Los Vándalos -un plantel extravagante que incluye a Zipco (Michael Shannon), Funny Sonny (Norman Reedus), Brucie (Damon Herriman), Wahoo (Beau Knapp), Cockroach (Emory Cohen) y Corky (Karl Glusman)- son el el fondo hombres perdidos en el tiempo y la tragedia. No son gánsteres automitificados al estilo de Henry Hill: tienen el ego y la actitud, pero no la imaginación. Viven y mueren en un momento. Aunque es fácil predecir lo que les espera, nosotros, como Kathy, esperamos algo mejor. Ella les da una profundidad y complejidad mezcladas con humor, dolor y empatía desgarrada.
La deconstrucción de la violencia
The Bikeriders logra momentos de ansiedad resplandeciente y emoción cruda, incluso cuando sus personajes hacen del culto a la virilidad un estilo de vida y no tienen la conciencia interior necesaria para expresar sus motivaciones o sus deseos profundos en voz alta. Nichols los trata como una especie exquisita y moribunda y en el mismo movimiento captura una época en la que la libertad no era solo una palabra sino un concepto llevado al límite. Son samuráis modernos, que viven según un código sagrado: se les permite romper todas las leyes, excepto las suyas.
Al igual que Scorsese y Robert Altman, Nichols trabaja en el arte perdido del contrasentido: si en un nivel venera el estilo de vida salvaje de los motociclistas con imágenes seductoras, en otro deconstruye su sentido, cuestionando su moralidad desde adentro hacia afuera, buscando un núcleo de verdad en la suciedad.

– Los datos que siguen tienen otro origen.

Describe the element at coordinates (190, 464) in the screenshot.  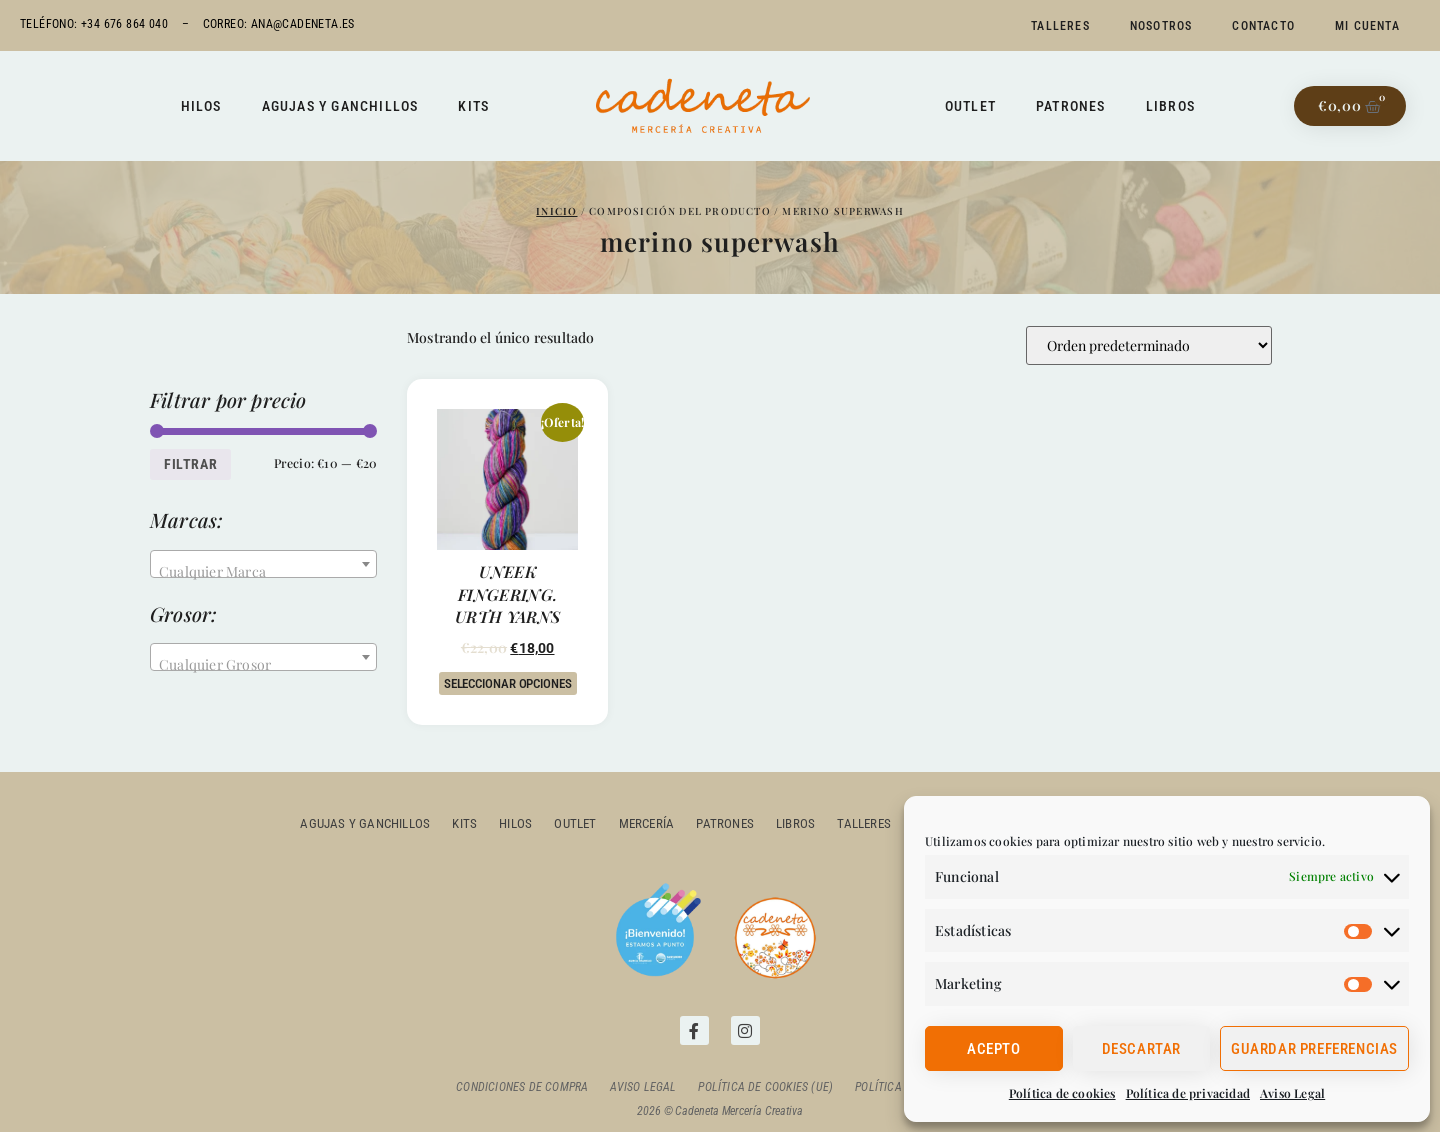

Nietzsche decía que el hombre débil se recuesta en un orden extraño al suyo, que el fuerte se afirma en su propio hacer después de amado sus propias debilidades. En definitiva, los Vándalos tienen algo del superhombre: saben que todo acomodamiento es mediocre, que no hay que entregarse como la época ansía, que hay que sacarse la sensación de estar domesticado.
The Bikeriders respira un anhelo de escapar de entornos rancios. Mientras somos testigos del ascenso y la caída de un club que alguna vez representó algo puro, se intercambian lealtades, surgen luchas de poder y una nueva generación criada al calor de la Guerra de Vietnam quiere ganarse su lugar.
No hay nada peor que una promesa que no se cumple: Nichols crea una fábula fantasmal sobre la tragedia de las utopías, la pérdida de la inocencia en un país que se ha desmoronado y las consecuencias de vivir en los márgenes del sistema, donde la libertad está siempre a la altura de la violencia necesaria para conseguirla.